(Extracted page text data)

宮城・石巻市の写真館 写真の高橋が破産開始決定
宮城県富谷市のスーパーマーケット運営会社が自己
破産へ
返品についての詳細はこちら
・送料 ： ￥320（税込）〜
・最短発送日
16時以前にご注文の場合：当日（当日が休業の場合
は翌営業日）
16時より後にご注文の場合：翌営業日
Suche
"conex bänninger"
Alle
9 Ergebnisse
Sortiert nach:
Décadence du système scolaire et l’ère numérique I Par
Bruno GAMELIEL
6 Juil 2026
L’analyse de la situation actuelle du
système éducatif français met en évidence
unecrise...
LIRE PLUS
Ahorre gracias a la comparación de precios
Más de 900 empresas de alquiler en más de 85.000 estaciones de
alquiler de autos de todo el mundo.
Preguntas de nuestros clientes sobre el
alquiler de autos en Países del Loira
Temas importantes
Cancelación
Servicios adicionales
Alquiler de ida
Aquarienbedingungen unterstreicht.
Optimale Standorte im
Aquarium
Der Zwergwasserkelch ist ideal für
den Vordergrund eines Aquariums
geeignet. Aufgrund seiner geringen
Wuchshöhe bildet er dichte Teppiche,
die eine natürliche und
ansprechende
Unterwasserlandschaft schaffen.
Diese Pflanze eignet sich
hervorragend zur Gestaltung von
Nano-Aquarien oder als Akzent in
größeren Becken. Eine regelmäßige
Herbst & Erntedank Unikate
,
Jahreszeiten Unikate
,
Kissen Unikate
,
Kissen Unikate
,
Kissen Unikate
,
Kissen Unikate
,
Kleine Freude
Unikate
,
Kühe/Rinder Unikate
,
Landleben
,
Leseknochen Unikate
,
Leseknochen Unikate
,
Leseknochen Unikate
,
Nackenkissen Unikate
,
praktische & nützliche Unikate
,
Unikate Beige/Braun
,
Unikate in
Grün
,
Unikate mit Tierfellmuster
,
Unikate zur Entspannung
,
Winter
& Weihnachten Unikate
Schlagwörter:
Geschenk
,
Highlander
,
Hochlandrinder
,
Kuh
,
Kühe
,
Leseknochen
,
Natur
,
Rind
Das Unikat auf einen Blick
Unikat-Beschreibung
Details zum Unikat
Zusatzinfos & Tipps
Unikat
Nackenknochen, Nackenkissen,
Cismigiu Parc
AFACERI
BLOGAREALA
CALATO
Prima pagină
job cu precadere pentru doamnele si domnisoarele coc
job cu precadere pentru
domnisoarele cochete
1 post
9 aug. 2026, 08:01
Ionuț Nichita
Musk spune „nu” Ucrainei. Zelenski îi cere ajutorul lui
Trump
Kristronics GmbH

*Your goal*
Copy every record above exactly as it appears.

*Task solution*
宮城・石巻市の写真館 写真の高橋が破産開始決定
宮城県富谷市のスーパーマーケット運営会社が自己
破産へ
返品についての詳細はこちら
・送料 ： ￥320（税込）〜
・最短発送日
16時以前にご注文の場合：当日（当日が休業の場合
は翌営業日）
16時より後にご注文の場合：翌営業日
Suche
"conex bänninger"
Alle
9 Ergebnisse
Sortiert nach:
Décadence du système scolaire et l’ère numérique I Par
Bruno GAMELIEL
6 Juil 2026
L’analyse de la situation actuelle du
système éducatif français met en évidence
unecrise...
LIRE PLUS
Ahorre gracias a la comparación de precios
Más de 900 empresas de alquiler en más de 85.000 estaciones de
alquiler de autos de todo el mundo.
Preguntas de nuestros clientes sobre el
alquiler de autos en Países del Loira
Temas importantes
Cancelación
Servicios adicionales
Alquiler de ida
Aquarienbedingungen unterstreicht.
Optimale Standorte im
Aquarium
Der Zwergwasserkelch ist ideal für
den Vordergrund eines Aquariums
geeignet. Aufgrund seiner geringen
Wuchshöhe bildet er dichte Teppiche,
die eine natürliche und
ansprechende
Unterwasserlandschaft schaffen.
Diese Pflanze eignet sich
hervorragend zur Gestaltung von
Nano-Aquarien oder als Akzent in
größeren Becken. Eine regelmäßige
Herbst & Erntedank Unikate
,
Jahreszeiten Unikate
,
Kissen Unikate
,
Kissen Unikate
,
Kissen Unikate
,
Kissen Unikate
,
Kleine Freude
Unikate
,
Kühe/Rinder Unikate
,
Landleben
,
Leseknochen Unikate
,
Leseknochen Unikate
,
Leseknochen Unikate
,
Nackenkissen Unikate
,
praktische & nützliche Unikate
,
Unikate Beige/Braun
,
Unikate in
Grün
,
Unikate mit Tierfellmuster
,
Unikate zur Entspannung
,
Winter
& Weihnachten Unikate
Schlagwörter:
Geschenk
,
Highlander
,
Hochlandrinder
,
Kuh
,
Kühe
,
Leseknochen
,
Natur
,
Rind
Das Unikat auf einen Blick
Unikat-Beschreibung
Details zum Unikat
Zusatzinfos & Tipps
Unikat
Nackenknochen, Nackenkissen,
Cismigiu Parc
AFACERI
BLOGAREALA
CALATO
Prima pagină
job cu precadere pentru doamnele si domnisoarele coc
job cu precadere pentru
domnisoarele cochete
1 post
9 aug. 2026, 08:01
Ionuț Nichita
Musk spune „nu” Ucrainei. Zelenski îi cere ajutorul lui
Trump
Kristronics GmbH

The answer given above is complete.